The Great Chronicle of Buddhas

by Ven. Mingun Sayadaw | 1990 | 1,044,401 words

This page describes The Noble Truth of the Path contained within the book called the Great Chronicle of Buddhas (maha-buddha-vamsa), a large compilation of stories revolving around the Buddhas and Buddhist disciples. This page is part of the series known as on Pāramitā. This great chronicle of Buddhas was compiled by Ven. Mingun Sayadaw who had a thorough understanding of the thousands and thousands of Buddhist teachings (suttas).

The Noble Truth of the Path

Though Nibbāna is causeless, not conditioned by any cause and always exists, it is not possible to realise its peace without a cause. It can be realised only through a cause. That cause is nothing but the Noble Practice. Therefore, the Noble Practice that leads to Nibbāna, the Cessation of Suffering, is termed Dukkha Nirodhagāmini Paṭipadā, the Course of Practice that leads to the Cessation of Suffering.

The Middle Path (Majjhima Patipadā)

Living in enjoyment of sensual pleasures in the world fulfilling the demands of craving is not the path for attainment of Nibbāna, the Cessation of Suffering.
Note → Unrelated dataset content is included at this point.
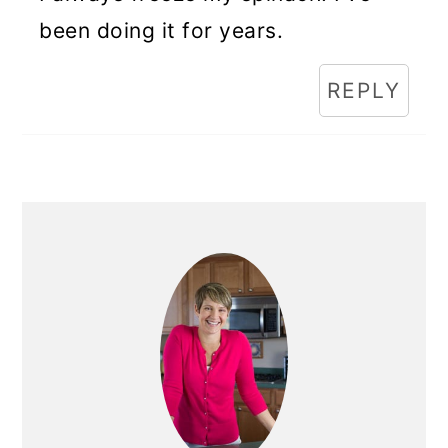
been doing it for years.
REPLY
Primary
Sidebar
It is just an ignoble practice called kāmasukhallikānuyoga. Efforts to make oneself suffer by exposure of one’s body to fire or to the sun, by keeping one’s hand raised continuously, with a view to prevent mental defilements from appearing, do not form the way to Nibbāna, the Cessation of Suffering. It is another ignoble practice called attakilamathānuyoga. Avoiding selfindulgence in sensual pleasures on one hand and self-mortification on the other, following only the middle path which is neither too comfortable nor too arduous, like the string of a harp which is neither too taut nor too loose, is the practice that surely leads to Nibbāna. This practice which is neither easy nor difficult is called ‘Majjhimapatipada’, the Middle Course. This very Middle Course is called the Path (Magga), the Way leading to Nibbāna. Wrong view, etc. which are unwholesome, are called duggati-magga or micchā-magga as they lead to the four woeful states (apāya). Right view, etc. which are mundane and wholesome, are called sugati-magga or sammā-magga as they lead to Nibbāna. The Commentary on Sacca

Vibhanga explains that these factors, such as Right View, etc. which constitute Path Consciousness are called Magga because they are sought by those who aspire for Nibbāna; because these factors lead to Nibbāna; and because they find their way to Nibbāna after eradicating mental defilements.

This Path is not of one factor only; it is of eight factors, as will be shown below; hence it is called ‘Atthangika-Magga’, the Path of Eight Constituents, which are:

(1) Sammā-ditthi: Right View (Knowledge of the Truth of Suffering, Knowledge of the Truth of the Cause of Suffering, Knowledge of the Truth of the Cessation of Suffering and Knowledge of the Truth of the Path leading to the Cessation of Suffering. Thus it is the fourfold Knowledge).

(2) Sammā-saṅkappa: Right Thought. (Three kinds of thought, namely, thought of liberating oneself from sensuous defilements (kilesa-kāma) and sensuous objects (vatthu-kāma) as has been explained in the section on the Nekkhama Pāramī, Perfection of Renunciation; thought of not destroying others; and thought of not harming others).

(3) Sammā-vacā: Right Speech (Restraint of four evil speeches).

(4) Sammā-kammanta: Right Action (Restraint of three evil doings).

(5) Sammā-ājīva: Right Livelihood (Livelihood that is free of seven evils).

(6) Sammā-vāyāma: Right Exertion (Exertion so as not to give rise to unwholesomeness that has not yet occurred, exertion so as to eradicate unwholesomeness that has occurred, exertion so as to give rise to wholesomeness that has not yet occurred and exertion so as to develop wholesomeness that has occurred).

(7) Sammā-sati: Right Mindfulness (Mindfulness so as to be aware of one’s body, of one’s feelings, of one’s consciousness and of mental hindrances, etc.).

(8) Sammā-samādhi: Right Concentration (The first jhāna, the second jhāna, the third jhāna and the fourth jhāna).

These eight constituents do not arise simultaneously in the mundane fields; they arise in combination with one another as far as possible. When they come to the supramundane field, however, all the eight rise simultaneously. Only these eight constituents which arise simultaneously at the moment of attaining the supramundane Path are collectively called the Noble Truth of the Path. Thus by the Noble Truth of the Path leading to the Cessation of Suffering is meant the group of eight factors beginning with Right View that arise as a whole and simultaneously. The Path which is included together with the Fruition and Nibbāna in the collection of supramundane phenomena (magga-phala nibbāna) stands for all these eight constituents which form the Noble Truth of the Path.